Tale apertura effettuata ai lavoratori a tempo parziale privi di pausa pranzo non cambia, però, le modalità di calcolo dei buoni pasto spettanti ai lavoratori dipendenti che maturano in relazione alle sole giornate lavorative svolte dal dipendente nei mesi precedenti quello di erogazione (Cfr. Agenzia delle Entrate principio n. 6/2019).

Il riferimento alla “giornata lavorativa” si riscontra nella prassi dell’Agenzia delle Entrate, dove si precisa che il datore di lavoro può scegliere in base alle proprie esigenze organizzative ed all’attività svolta come erogare il pasto ai dipendenti secondo le modalità stabilite dalla norma fiscale (mensa aziendale, ticket restaurant, indennità monetaria sostitutiva), fermo restando che lo stesso dipendente non potrà cumulare tali modalità differenti per la “medesima giornata lavorativa” (cfr.
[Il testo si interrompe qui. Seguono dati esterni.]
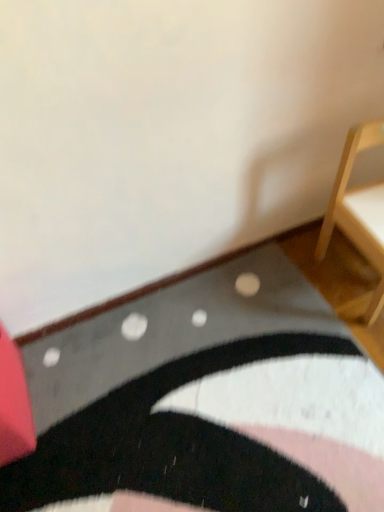 In order to face light wood chair at right, which is the 1th furniture from right to left, should I rotate leftwards or rightwards?

A 25.935 degree turn to the right will do.

The height and width of the screenshot is (512, 384). Describe the element at coordinates (14, 404) in the screenshot. I see `rubberized red cushion at lower left, which appears as the second furniture when viewed from the right` at that location.

You are a GUI agent. You are given a task and a screenshot of the screen. Output one action in this format:
    pyautogui.click(x=<x>, y=<y>)
    Task: Click on the black textured rug at lower center
    
    Given the screenshot: What is the action you would take?
    coord(206,402)

Does light wood chair at right, the 2th furniture when ordered from left to right, contain rubberized red cushion at lower left, which is counted as the first furniture, starting from the left?

Definitely not — rubberized red cushion at lower left, which is counted as the first furniture, starting from the left, is not inside light wood chair at right, the 2th furniture when ordered from left to right.

Is light wood chair at right, the 2th furniture when ordered from left to right, not near rubberized red cushion at lower left, which appears as the second furniture when viewed from the right?

They are positioned close to each other.

Is light wood chair at right, which is the 1th furniture from right to left, turned away from rubberized red cushion at lower left, which is counted as the first furniture, starting from the left?

No, rubberized red cushion at lower left, which is counted as the first furniture, starting from the left, is not at the back of light wood chair at right, which is the 1th furniture from right to left.

How far apart are light wood chair at right, which is the 1th furniture from right to left, and rubberized red cushion at lower left, which appears as the second furniture when viewed from the right?

light wood chair at right, which is the 1th furniture from right to left, is 96.89 centimeters from rubberized red cushion at lower left, which appears as the second furniture when viewed from the right.

Considering the relative sizes of rubberized red cushion at lower left, which appears as the second furniture when viewed from the right, and light wood chair at right, the 2th furniture when ordered from left to right, in the image provided, is rubberized red cushion at lower left, which appears as the second furniture when viewed from the right, bigger than light wood chair at right, the 2th furniture when ordered from left to right,?

Actually, rubberized red cushion at lower left, which appears as the second furniture when viewed from the right, might be smaller than light wood chair at right, the 2th furniture when ordered from left to right.

From the image's perspective, between rubberized red cushion at lower left, which appears as the second furniture when viewed from the right, and light wood chair at right, the 2th furniture when ordered from left to right, which one is located above?

light wood chair at right, the 2th furniture when ordered from left to right, from the image's perspective.

Would you say light wood chair at right, which is the 1th furniture from right to left, is part of rubberized red cushion at lower left, which is counted as the first furniture, starting from the left,'s contents?

No, rubberized red cushion at lower left, which is counted as the first furniture, starting from the left, does not contain light wood chair at right, which is the 1th furniture from right to left.

Can you tell me how much black textured rug at lower center and light wood chair at right, which is the 1th furniture from right to left, differ in facing direction?

89 degrees separate the facing orientations of black textured rug at lower center and light wood chair at right, which is the 1th furniture from right to left.

From a real-world perspective, is black textured rug at lower center located beneath light wood chair at right, which is the 1th furniture from right to left?

Yes, from a real-world perspective, black textured rug at lower center is below light wood chair at right, which is the 1th furniture from right to left.

Considering the positions of objects black textured rug at lower center and light wood chair at right, the 2th furniture when ordered from left to right, in the image provided, who is behind, black textured rug at lower center or light wood chair at right, the 2th furniture when ordered from left to right,?

light wood chair at right, the 2th furniture when ordered from left to right, is further away from the camera.

Consider the image. Between black textured rug at lower center and light wood chair at right, which is the 1th furniture from right to left, which one appears on the right side from the viewer's perspective?

light wood chair at right, which is the 1th furniture from right to left, is more to the right.

Considering the sizes of objects light wood chair at right, the 2th furniture when ordered from left to right, and black textured rug at lower center in the image provided, who is shorter, light wood chair at right, the 2th furniture when ordered from left to right, or black textured rug at lower center?

black textured rug at lower center.

Is light wood chair at right, the 2th furniture when ordered from left to right, positioned before black textured rug at lower center?

That is False.

Which of these two, light wood chair at right, the 2th furniture when ordered from left to right, or black textured rug at lower center, is thinner?

light wood chair at right, the 2th furniture when ordered from left to right.

From the image's perspective, is light wood chair at right, the 2th furniture when ordered from left to right, positioned above or below black textured rug at lower center?

light wood chair at right, the 2th furniture when ordered from left to right, is above black textured rug at lower center.

Image resolution: width=384 pixels, height=512 pixels. I want to click on the 1st furniture directly above the black textured rug at lower center (from a real-world perspective), so click(x=14, y=404).

From the image's perspective, is rubberized red cushion at lower left, which appears as the second furniture when viewed from the right, above black textured rug at lower center?

Correct, rubberized red cushion at lower left, which appears as the second furniture when viewed from the right, appears higher than black textured rug at lower center in the image.

Considering the positions of objects rubberized red cushion at lower left, which appears as the second furniture when viewed from the right, and black textured rug at lower center in the image provided, who is more to the left, rubberized red cushion at lower left, which appears as the second furniture when viewed from the right, or black textured rug at lower center?

Positioned to the left is rubberized red cushion at lower left, which appears as the second furniture when viewed from the right.

Considering the positions of objects black textured rug at lower center and rubberized red cushion at lower left, which is counted as the first furniture, starting from the left, in the image provided, who is more to the left, black textured rug at lower center or rubberized red cushion at lower left, which is counted as the first furniture, starting from the left,?

rubberized red cushion at lower left, which is counted as the first furniture, starting from the left.

Can you confirm if black textured rug at lower center is thinner than rubberized red cushion at lower left, which appears as the second furniture when viewed from the right?

In fact, black textured rug at lower center might be wider than rubberized red cushion at lower left, which appears as the second furniture when viewed from the right.

In the image, there is a rubberized red cushion at lower left, which appears as the second furniture when viewed from the right. Where is `mat below it (from a real-world perspective)`? Image resolution: width=384 pixels, height=512 pixels. mat below it (from a real-world perspective) is located at coordinates [x=206, y=402].

Who is bigger, black textured rug at lower center or rubberized red cushion at lower left, which is counted as the first furniture, starting from the left?

With larger size is black textured rug at lower center.

What are the coordinates of `furniture below the light wood chair at right, which is the 1th furniture from right to left (from a real-world perspective)` in the screenshot? It's located at (14, 404).

The height and width of the screenshot is (512, 384). I want to click on furniture above the rubberized red cushion at lower left, which appears as the second furniture when viewed from the right (from the image's perspective), so click(x=358, y=211).

Looking at the image, which one is located closer to light wood chair at right, the 2th furniture when ordered from left to right, black textured rug at lower center or rubberized red cushion at lower left, which appears as the second furniture when viewed from the right?

black textured rug at lower center.

From the image, which object appears to be farther from light wood chair at right, which is the 1th furniture from right to left, rubberized red cushion at lower left, which is counted as the first furniture, starting from the left, or black textured rug at lower center?

Based on the image, rubberized red cushion at lower left, which is counted as the first furniture, starting from the left, appears to be further to light wood chair at right, which is the 1th furniture from right to left.

Looking at the image, which one is located closer to rubberized red cushion at lower left, which appears as the second furniture when viewed from the right, black textured rug at lower center or light wood chair at right, which is the 1th furniture from right to left?

Answer: The object closer to rubberized red cushion at lower left, which appears as the second furniture when viewed from the right, is black textured rug at lower center.

Based on their spatial positions, is light wood chair at right, the 2th furniture when ordered from left to right, or black textured rug at lower center closer to rubberized red cushion at lower left, which appears as the second furniture when viewed from the right?

Based on the image, black textured rug at lower center appears to be nearer to rubberized red cushion at lower left, which appears as the second furniture when viewed from the right.

Estimate the real-world distances between objects in this image. Which object is further from black textured rug at lower center, rubberized red cushion at lower left, which is counted as the first furniture, starting from the left, or light wood chair at right, the 2th furniture when ordered from left to right?

light wood chair at right, the 2th furniture when ordered from left to right, is positioned further to the anchor black textured rug at lower center.

From the image, which object appears to be nearer to black textured rug at lower center, light wood chair at right, which is the 1th furniture from right to left, or rubberized red cushion at lower left, which is counted as the first furniture, starting from the left?

rubberized red cushion at lower left, which is counted as the first furniture, starting from the left, is closer to black textured rug at lower center.

Where is `mat located between rubberized red cushion at lower left, which appears as the second furniture when viewed from the right, and light wood chair at right, which is the 1th furniture from right to left, in the left-right direction`? The height and width of the screenshot is (512, 384). mat located between rubberized red cushion at lower left, which appears as the second furniture when viewed from the right, and light wood chair at right, which is the 1th furniture from right to left, in the left-right direction is located at coordinates (206, 402). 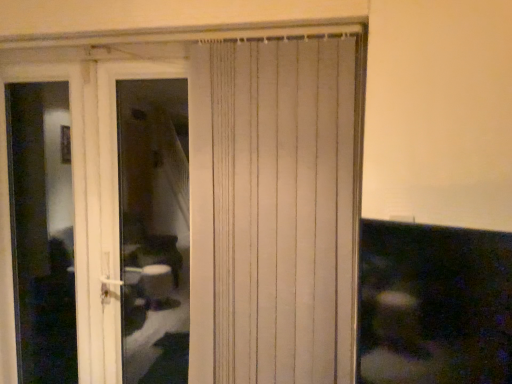 Question: Is point (106, 188) positioned closer to the camera than point (147, 162)?

Choices:
 (A) closer
 (B) farther

Answer: (A)

Question: Relative to white plastic door at left, is transparent glass screen door at left in front or behind?

Choices:
 (A) front
 (B) behind

Answer: (B)

Question: Which of these objects is positioned closest to the transparent glass screen door at left?

Choices:
 (A) white textured curtain at center
 (B) white plastic door at left

Answer: (A)

Question: Estimate the real-world distances between objects in this image. Which object is farther from the white plastic door at left?

Choices:
 (A) white textured curtain at center
 (B) transparent glass screen door at left

Answer: (A) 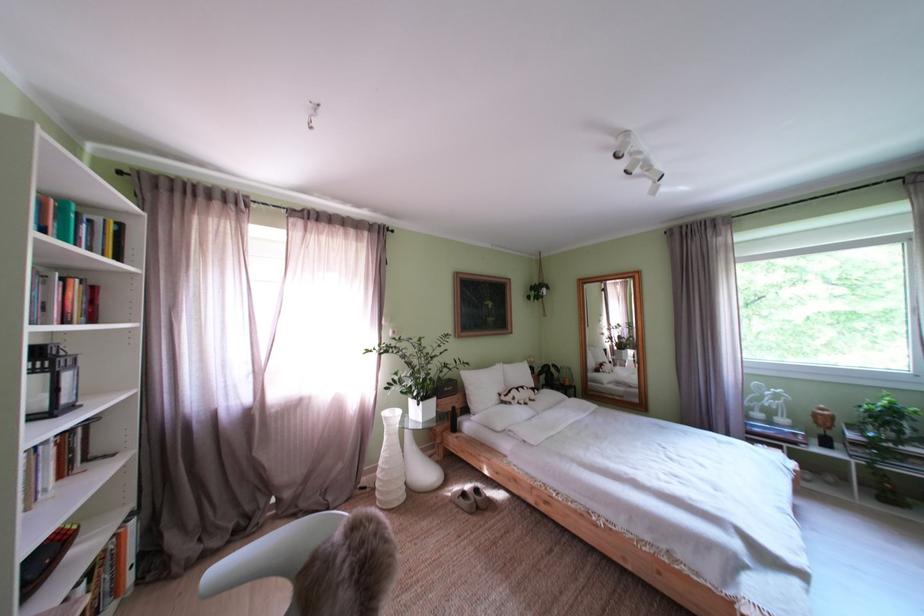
Agenzia delle Entrate circolare n. 326/E del 1997, par. 2.2.3).

Di qui, l’ulteriore conferma della natura prettamente assistenziale del buono pasto, tanto da essere oggetto di una specifica agevolazione fiscale e previdenziale.

L’ordinanza in commento, come ricordato, non prende minimamente in considerazione la differenza esistente tra le voci retributive, che riconosce al dipendente durante il periodo feriale, e l’erogazione dei buoni pasto.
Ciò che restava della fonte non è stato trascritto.